Canada wants to be a leader and pioneer in preserving its natural assets and transforming these assets into natural capital. As a member of the United Nations, Canada has adopted and is implementing the new SEEA. Nature is also being legally recognized in Canada. In April 2021, the Magpie River located in Quebec was granted legal personhood rights. This body of water now has the right to exist, to flow, maintain its biodiversity, and can take legal action if those rights are not respected.
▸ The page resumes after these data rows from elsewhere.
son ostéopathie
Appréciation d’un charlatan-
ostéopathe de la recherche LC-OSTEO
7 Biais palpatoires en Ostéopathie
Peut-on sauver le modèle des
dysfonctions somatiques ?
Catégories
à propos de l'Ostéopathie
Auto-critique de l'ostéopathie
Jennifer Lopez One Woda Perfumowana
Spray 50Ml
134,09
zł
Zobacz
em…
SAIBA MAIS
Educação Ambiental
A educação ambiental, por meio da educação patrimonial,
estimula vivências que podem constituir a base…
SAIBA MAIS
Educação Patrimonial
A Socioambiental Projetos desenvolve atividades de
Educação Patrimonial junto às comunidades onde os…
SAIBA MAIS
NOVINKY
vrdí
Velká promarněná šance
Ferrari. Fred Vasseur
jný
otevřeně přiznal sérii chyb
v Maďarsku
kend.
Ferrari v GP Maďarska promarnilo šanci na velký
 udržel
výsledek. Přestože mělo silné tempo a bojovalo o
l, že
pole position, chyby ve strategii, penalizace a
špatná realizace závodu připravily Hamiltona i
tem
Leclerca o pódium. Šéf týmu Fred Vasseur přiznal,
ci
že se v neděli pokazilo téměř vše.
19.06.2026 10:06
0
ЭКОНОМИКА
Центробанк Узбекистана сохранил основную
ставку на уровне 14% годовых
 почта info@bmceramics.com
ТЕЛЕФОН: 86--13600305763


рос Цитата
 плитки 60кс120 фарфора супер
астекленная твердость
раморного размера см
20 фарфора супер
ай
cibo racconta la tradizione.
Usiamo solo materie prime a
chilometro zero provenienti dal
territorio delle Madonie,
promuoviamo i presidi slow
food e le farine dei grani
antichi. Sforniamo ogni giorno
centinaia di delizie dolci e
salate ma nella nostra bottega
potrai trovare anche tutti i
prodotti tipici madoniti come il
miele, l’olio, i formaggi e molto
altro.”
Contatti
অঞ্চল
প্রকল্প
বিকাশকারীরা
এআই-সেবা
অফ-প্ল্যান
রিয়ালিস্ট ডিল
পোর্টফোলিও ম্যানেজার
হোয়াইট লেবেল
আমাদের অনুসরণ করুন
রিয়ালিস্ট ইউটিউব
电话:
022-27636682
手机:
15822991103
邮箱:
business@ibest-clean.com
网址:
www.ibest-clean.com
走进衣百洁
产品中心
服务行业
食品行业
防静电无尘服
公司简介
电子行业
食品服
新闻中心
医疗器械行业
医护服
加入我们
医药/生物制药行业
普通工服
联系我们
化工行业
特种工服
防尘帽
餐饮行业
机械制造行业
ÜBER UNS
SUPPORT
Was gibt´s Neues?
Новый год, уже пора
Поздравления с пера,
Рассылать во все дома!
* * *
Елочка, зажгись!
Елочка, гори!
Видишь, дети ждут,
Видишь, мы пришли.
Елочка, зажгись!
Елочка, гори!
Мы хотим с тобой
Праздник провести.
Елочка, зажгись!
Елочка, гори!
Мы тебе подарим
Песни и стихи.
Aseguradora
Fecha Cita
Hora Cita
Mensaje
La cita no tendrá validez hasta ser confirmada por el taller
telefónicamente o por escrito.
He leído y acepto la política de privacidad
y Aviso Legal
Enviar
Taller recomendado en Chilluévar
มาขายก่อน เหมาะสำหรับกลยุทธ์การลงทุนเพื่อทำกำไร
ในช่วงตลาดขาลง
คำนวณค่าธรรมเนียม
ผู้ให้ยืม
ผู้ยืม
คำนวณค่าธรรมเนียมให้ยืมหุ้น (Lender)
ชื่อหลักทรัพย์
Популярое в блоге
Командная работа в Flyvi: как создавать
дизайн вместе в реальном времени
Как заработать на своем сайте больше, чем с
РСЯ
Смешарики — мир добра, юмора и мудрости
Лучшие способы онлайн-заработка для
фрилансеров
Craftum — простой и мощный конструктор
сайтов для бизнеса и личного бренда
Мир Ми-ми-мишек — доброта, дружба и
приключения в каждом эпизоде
This desire to change how we see and value nature in Canada is also reflected in the Federal Government’s new environmental budget of 4.1 billion$ to conserve and protect its land and oceans; 976.8 million$ dedicated to protecting at least 25% of its ocean by 2025. However, while Marine Protected Areas can be an effective tool to protect our marine capital, they will have very little impact if they are not monitored efficiently and adequately in the future.


Canadian cold waters are home to a plethora of whale species such as blue whales, finbacks, humpback, North Atlantic right whales. Each of these species and populations provides a number of natural services that we explored in a previous blog called the cost of killing a whale. In this blog, we also mentioned a recent paper from the IMF assessing the monetary value of great whale services at $2 million USD per individual. This study provides an essential benchmark to evaluate the natural capital of whales in Canada. However, the true monetary value of whale ecosystems can only be accrued if we investigate ecosystem services specific to species, population, and their distribution areas across Canadian waters.


Finally, while marine mammals are in part protected in Canada by the Species at Risk Act, and the Convention on International Trade in Endangered Species of Wild Fauna and Flora, these are insufficient to transform our whale ecosystem services assets into capital. Granting whales personhood in Canada would provide strong legal rights and representation that would enable policymakers to ensure adequate monitoring of these assets with enforcement measures and incentives to attract private sector involvement. With proper legal representation and policies in place, whale ecosystem services could be traded in the carbon markets, allowing Canada to profit not from exploiting nature, but from protecting it. In the coming weeks, we will talk in more detail about the carbon market and Whale Seeker’s role in this developing field!